# Site General > Off-topic Cafe > Creative Corner >  Andalusian horse drawing

## Shelby

Well, I haven't drawn anything in a long time, so today was the day. It's an Andalusian horse doing the Spanish walk. Hope you like.  :Smile:

----------


## ladywhipple02

VERY nice, April!  :Good Job:  I wish I could draw horse like that... I always have HUGE issues with the hooves and end up quitting in frustration.

----------


## Shelby

Thanks.. yeah, hooves can be a pain in the butt. I had to redraw a couple of them a few times before they looked ok.

----------


## mlededee

Nice! Horses, especially their legs, are the hardest things to draw in the world!  :Smile:

----------


## MedusasOwl

> Nice! Horses, especially their legs, are the hardest things to draw in the world!

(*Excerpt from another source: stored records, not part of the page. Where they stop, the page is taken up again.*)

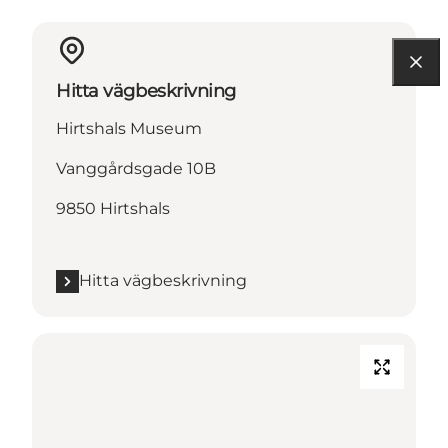
Hitta vägbeskrivning
Hirtshals Museum
Vanggårdsgade 10B
9850 Hirtshals
Hitta vägbeskrivning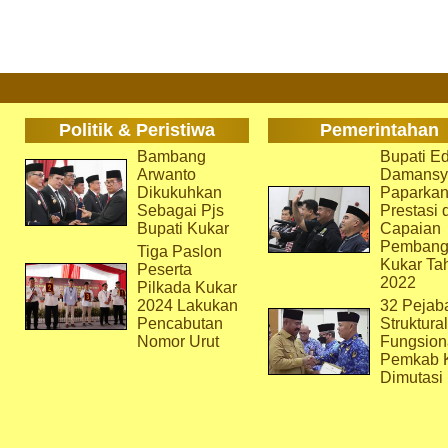
Politik & Peristiwa
Pemerintahan
Bambang
Bupati Ed
Arwanto
Damansy
Dikukuhkan
Paparka
Sebagai Pjs
Prestasi 
Bupati Kukar
Capaian
Pembang
Tiga Paslon
Kukar Ta
Peserta
2022
Pilkada Kukar
2024 Lakukan
32 Pejab
Pencabutan
Struktura
Nomor Urut
Fungsion
Pemkab 
Dimutasi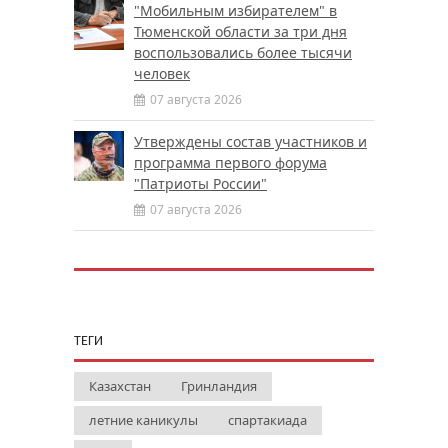
"Мобильным избирателем" в
Тюменской области за три дня
воспользовались более тысячи
человек
07 августа 2026
Утверждены состав участников и
программа первого форума
"Патриоты России"
07 августа 2026
ТЕГИ
Казахстан
Гринландия
летние каникулы
спартакиада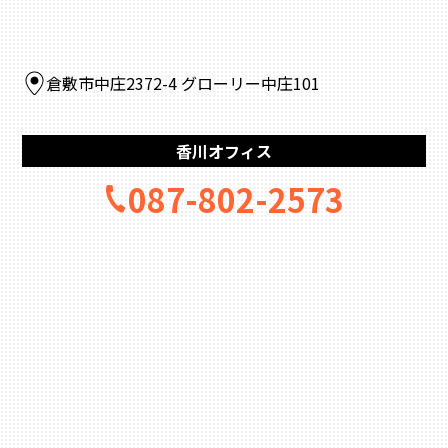
倉敷市中庄2372-4 グローリー中庄101
香川オフィス
087-802-2573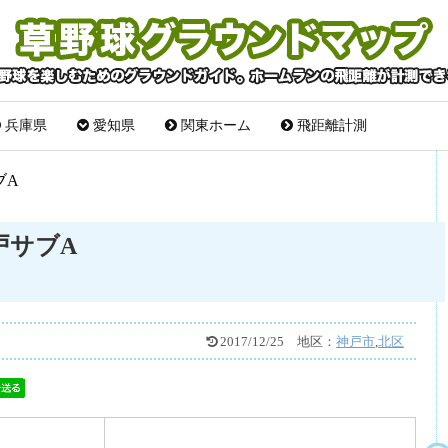
兵庫県
愛知県
関東ホーム
飛距離計測
ブA
戸サブA
2017/12/25
地区：
神戸市
,
北区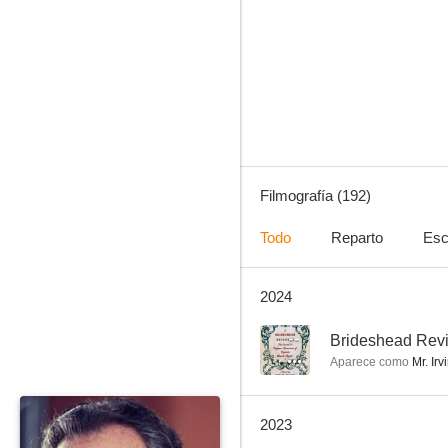
La leyenda del Zorro
8.5
Filmografía (192)
Todo
Reparto
Esc
2024
Serafín
8.0
--
Brideshead Revi
Aparece como
Mr. Ir
2023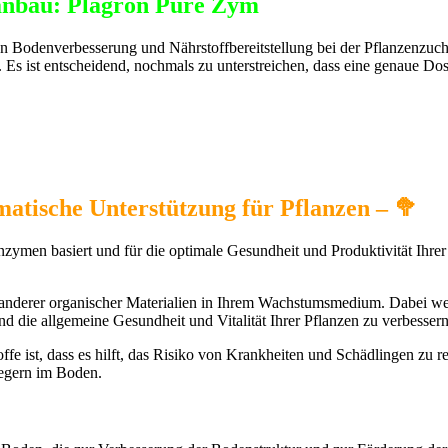
nanbau: Plagron Pure Zym
n Bodenverbesserung und Nährstoffbereitstellung bei der Pflanzenzucht
 ist entscheidend, nochmals zu unterstreichen, dass eine genaue Dosi
atische Unterstützung für Pflanzen – 🥦
nzymen basiert und für die optimale Gesundheit und Produktivität Ihrer
anderer organischer Materialien in Ihrem Wachstumsmedium. Dabei werd
die allgemeine Gesundheit und Vitalität Ihrer Pflanzen zu verbessern
fe ist, dass es hilft, das Risiko von Krankheiten und Schädlingen zu 
egern im Boden.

Seconded, gorgeous job on the legs!  The hair in the face is very nicely done too!   :Good Job:

----------


## Shelby

Thanks guys.  :Smile:

----------


## Laooda

:Clap:   Movement is so hard to capture... especially with horses IMO!  You've done a great job!

----------


## Shelby

Thank you.  :Smile:  I'm pretty happy with it.. especially since I haven't drawn anything in a long time.

----------


## Ginevive

Sweet! Your knowledge of true equine anatomy definately translates into your work looking realistic.

----------


## Wh00h0069

Nice. I wish I could draw like that.  :Cool:

----------


## python.princess

wow! nice job!

----------


## Shelby

Thank you x3.  :Smile:

----------